Gracias Dios por el fútbol

Por Andrés López*

Yo lo vi jugar a Dios. La primera vez fue en un verano en Mar del Plata, cuando tenía cinco años y (revisando los archivos) veo que aquellos partidos los jugaron también Kempes, Bochiini, Passarella, Fillol, Gatti, Burruchaga y otros monstruos. Pero mis ojos de pibe solo registraban a ese 10 de rulos que se notaba a la legua que era el mejor. Hasta un nene de cinco años, como era yo entonces, se daba cuenta de eso.

Aquel 10 tenía los rulos más cortos el 22 de julio de 1986, cuando ya se había ido de Boca al Barcelona y del Barcelona al Nápoli, en su camino de mostrarle al planeta fútbol que era el mejor jugador del mundo. Y en eso estaba aquella tarde, mediodía para él y para la selección de Bilardo en el estadio Azteca. Se venían los cuartos de final el Mundial de México 86 y enfrente estaba Inglaterra, nada menos.

Los ingleses contra los que se construyó el estilo y el imaginario del fútbol argentino. Los enemigos de una Guerra de Malvinas que dolía en la piel y en el alma. Era “un partido ideal para que se confundan los imbéciles”, como supo decir Jorge Valdano. Fue el escenario ideal para la consagración. Para que el mejor jugador del mundo pasara a ser el mejor de todos los tiempos. Y, sobre todo, que se transformara en el mayor símbolo de la argentinidad.

Argentinidad al palo fue lo que se vivió esa tarde, condensada en menos de cinco minutos. Fue a las 16.06 cuando ese 10 grande y brilloso encandiló a las cámaras de TV para que nadie pudiera ver como la mano de Dios mandó la pelota al fondo del arco. Y mientras los ingleses no habían cesado en su protesta, recorrió los 54 metros más famosos de la historia para darle un pase a la red a los 16.09, dibujando su obra maestra tras dejar en el camino a medio equipo rival.

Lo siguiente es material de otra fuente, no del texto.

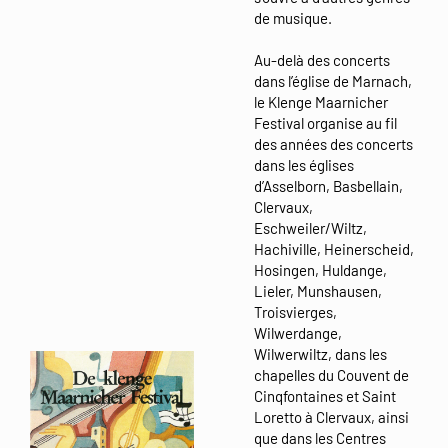
de musique.
Au-delà des concerts
dans l’église de Marnach,
le Klenge Maarnicher
Festival organise au fil
des années des concerts
dans les églises
d’Asselborn, Basbellain,
Clervaux,
Eschweiler/Wiltz,
Hachiville, Heinerscheid,
Hosingen, Huldange,
Lieler, Munshausen,
Troisvierges,
Wilwerdange,
Wilwerwiltz, dans les
chapelles du Couvent de
Cinqfontaines et Saint
Loretto à Clervaux, ainsi
que dans les Centres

“La tiene Maradona, lo marcan dos, pisa la pelota Maradona, arranca por la derecha el genio del fútbol mundial, y deja el tendal y va a tocar para Burruchaga… ¡Siempre Maradona! ¡Genio! ¡Genio! ¡Genio! Ta-ta-ta-ta-ta-ta… Goooooooool… Goooooooool… ¡Quiero llorar! ¡Dios santo, viva el fútbol! ¡Golaaaaaaazooooooo! ¡Diegooooooool! ¡Maradona! Es para llorar, perdónenme”, relató entonces Víctor Hugo Morales en la epopeya de poner en palabras la emoción de millones de Argentinos.

Desde esa tarde Diego fue el “barrilete cósmico”, aquella apilada fue “la jugada de todos los tiempos” y en un instante el país se transformó en “un puño apretado gritando por Argentina”. Aquel “Argentina 2 Inglaterra 0” terminó siendo 2-1 y el final fue festejo y desahogo para llegar a la semifinal de un Mundial que el 10 y sus compañeros ganarían una semana después. Pero ni los dos golazos contra Bélgica ni el triunfo en la final del mundo tuvieron tanta magia como la tarde del 22 de junio, de la que se están cumpliendo 35 años.

Para siempre, aquel partido fue “El Partido”, tal el título del formidable libro de Andrés Burgo. Desde entonces, Diego es sagrado y quienes no lo entiendan “Me van a tener que disculpar”, como advierte el cuento de Eduardo Sacheri. Y desde ese día, Diego Armando Maradona dejó ser hombre, dejó de ser mortal, dejó de ser ídolo. Desde entonces, pasó a ser Dios. Y yo tuvo la suerte de verlo jugar.

Pasaron 35 años, y por primera vez transcurre un 22 de junio sin que Diego esté entre nosotros. Pero está, estuvo y estará siempre entre nosotros. Allí estuvo ESPN repitiendo el partido a la misma hora exacta. Y allí estuvo la plataforma Relatores haciendo justicia y repitiendo completo el relato de Víctor Hugo, la única banda sonora posible para tamaña obra de arte. Para que podamos viajar en el tiempo y recordar qué estábamos haciendo ese día quienes tuvimos la fortuna de ver jugar a Dios. Y que podamos volver a decirle gracias. Gracias Dios por el fútbol, una vez más.

*Director de la Tecnicatura Superior Universitaria en Periodismo Deportivo de la Facultad de Periodismo y Comunicación Social de la UNLP.